Brief:
Stop at the line containing "Concernant la mise": repeat exactly every line of the entries below from the first up to it, plus that line, with pictures omitted.

Raw data:
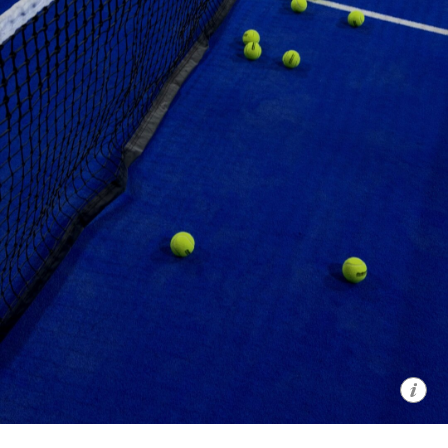
Культура заботы коснулась и
оборудования: в клуб можно приходить
как со своими ракетками, так и брать
их в аренду — в арсенале есть
инвентарь для всех видов ракеточного
спорта.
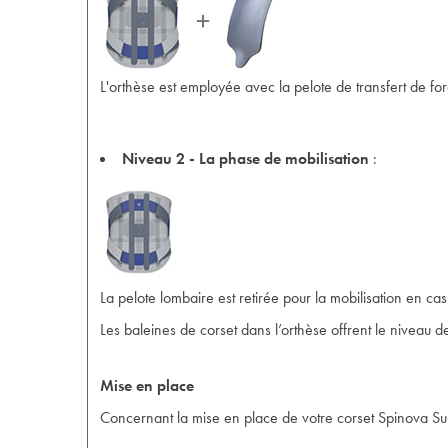
L'orthèse est employée avec la pelote de transfert de fo
Niveau 2 - La phase de mobilisation
:
La pelote lombaire est retirée pour la mobilisation en c
Les baleines de corset dans l’orthèse offrent le niveau de
Mise en place
Concernant la mise en place de votre corset Spinova Sup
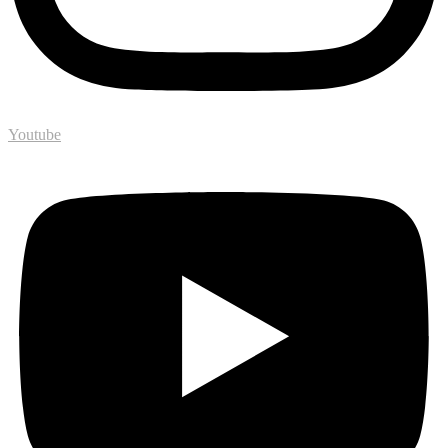
Youtube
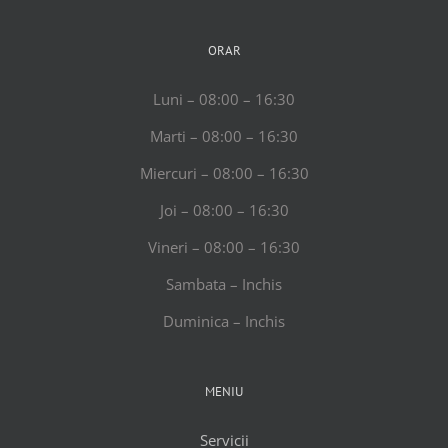
ORAR
Luni – 08:00 – 16:30
Marti – 08:00 – 16:30
Miercuri – 08:00 – 16:30
Joi – 08:00 – 16:30
Vineri – 08:00 – 16:30
Sambata – Inchis
Duminica – Inchis
MENIU
Servicii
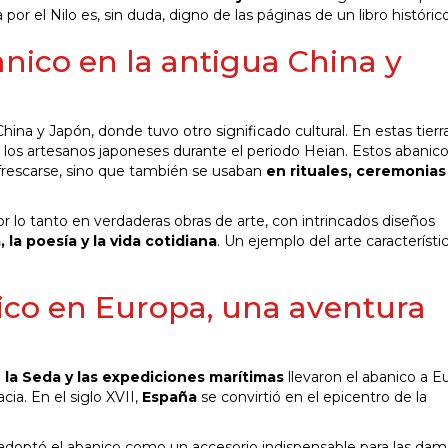
 el Nilo es, sin duda, digno de las páginas de un libro histórico
anico en la antigua China y
China y Japón, donde tuvo otro significado cultural. En estas tierr
r los artesanos japoneses durante el periodo Heian. Estos abanico
frescarse, sino que también se usaban
en rituales, ceremonias
or lo tanto en verdaderas obras de arte, con intrincados diseños
la poesía y la vida cotidiana
. Un ejemplo del arte característ
ico en Europa, una aventura
e la Seda y las expediciones marítimas
llevaron el abanico a E
ia. En el siglo XVII,
España
se convirtió en el epicentro de la
s, adoptó el abanico como un accesorio indispensable para las dam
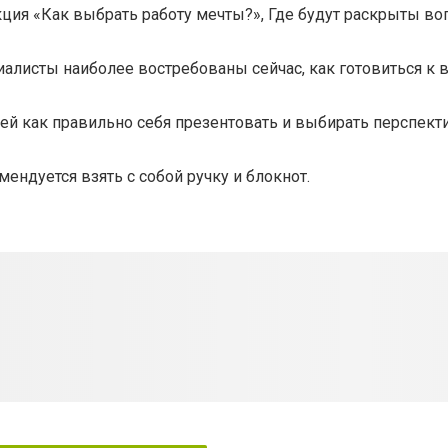
ция «Как выбрать работу мечты?», Где будут раскрыты в
алисты наиболее востребованы сейчас, как готовиться к в
ей как правильно себя презентовать и выбирать перспект
ндуется взять с собой ручку и блокнот.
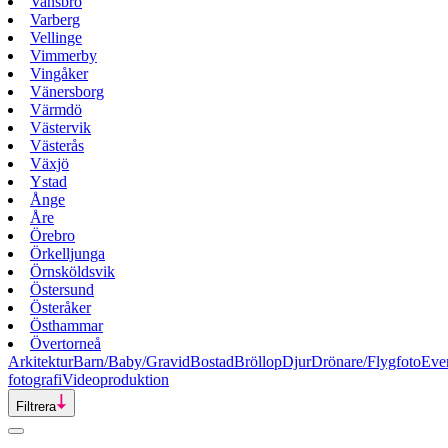
Vansbro
Varberg
Vellinge
Vimmerby
Vingåker
Vänersborg
Värmdö
Västervik
Västerås
Växjö
Ystad
Ånge
Åre
Örebro
Örkelljunga
Örnsköldsvik
Östersund
Österåker
Östhammar
Övertorneå
Arkitektur
Barn/Baby/Gravid
Bostad
Bröllop
Djur
Drönare/Flygfoto
Eve
fotografi
Videoproduktion
Filtrera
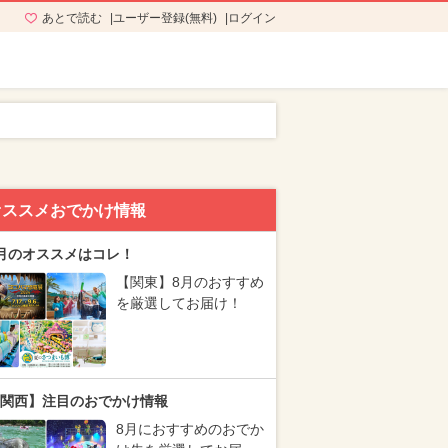
あとで読む
ユーザー登録(無料)
ログイン
オススメおでかけ情報
月のオススメはコレ！
【関東】8月のおすすめ
を厳選してお届け！
関西】注目のおでかけ情報
8月におすすめのおでか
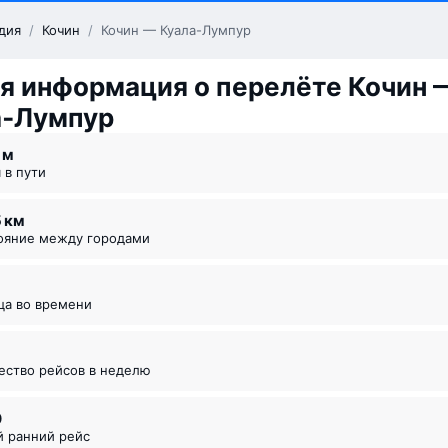
дия
/
Кочин
/
Кочин — Куала-Лумпур
я информация о перелёте Кочин 
а‑Лумпур
5 ⁠м
я в пути
5 км
тояние между городами
ица во времени
чество рейсов в неделю
0
й ранний рейс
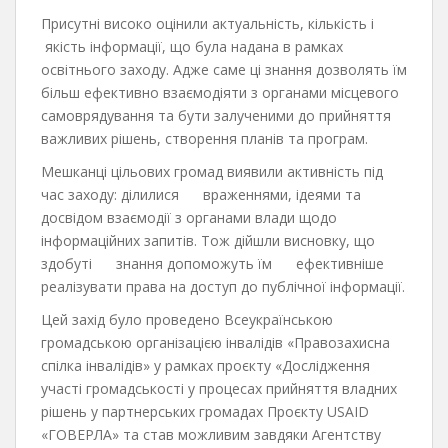
Присутні високо оцінили актуальність, кількість і
якість інформації, що була надана в рамках
освітнього заходу. Адже саме ці знання дозволять їм
більш ефективно взаємодіяти з органами місцевого
самоврядування та бути залученими до прийняття
важливих рішень, створення планів та програм.
Мешканці цільових громад виявили активність під
час заходу: ділилися враженнями, ідеями та
досвідом взаємодії з органами влади щодо
інформаційних запитів. Тож дійшли висновку, що
здобуті знання допоможуть їм ефективніше
реалізувати права на доступ до публічної інформації.
Цей захід було проведено Всеукраїнською
громадською організацією інвалідів «Правозахисна
спілка інвалідів» у рамках проєкту «Дослідження
участі громадськості у процесах прийняття владних
рішень у партнерських громадах Проєкту USAID
«ГОВЕРЛА» та став можливим завдяки Агентству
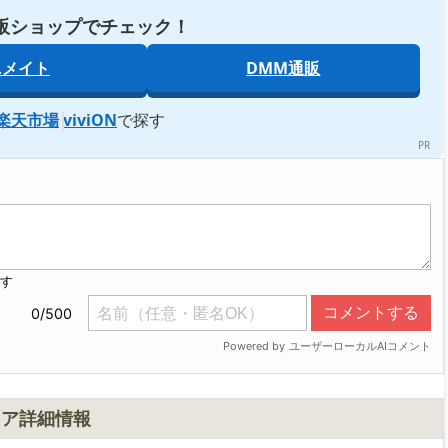
販ショップでチェック！
ニメイト
DMM通販
楽天市場
viviON
で探す
ュア詳細情報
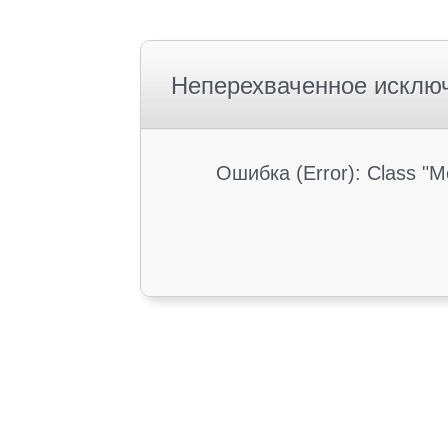
Неперехваченное исклю
Ошибка (Error): Class "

Solution for this exercise:
Культура заботы коснулась и
оборудования: в клуб можно приходить
как со своими ракетками, так и брать
их в аренду — в арсенале есть
инвентарь для всех видов ракеточного
спорта.
L'orthèse est employée avec la pelote de transfert de fo
Niveau 2 - La phase de mobilisation
:
La pelote lombaire est retirée pour la mobilisation en c
Les baleines de corset dans l’orthèse offrent le niveau de
Mise en place
Concernant la mise en place de votre corset Spinova Sup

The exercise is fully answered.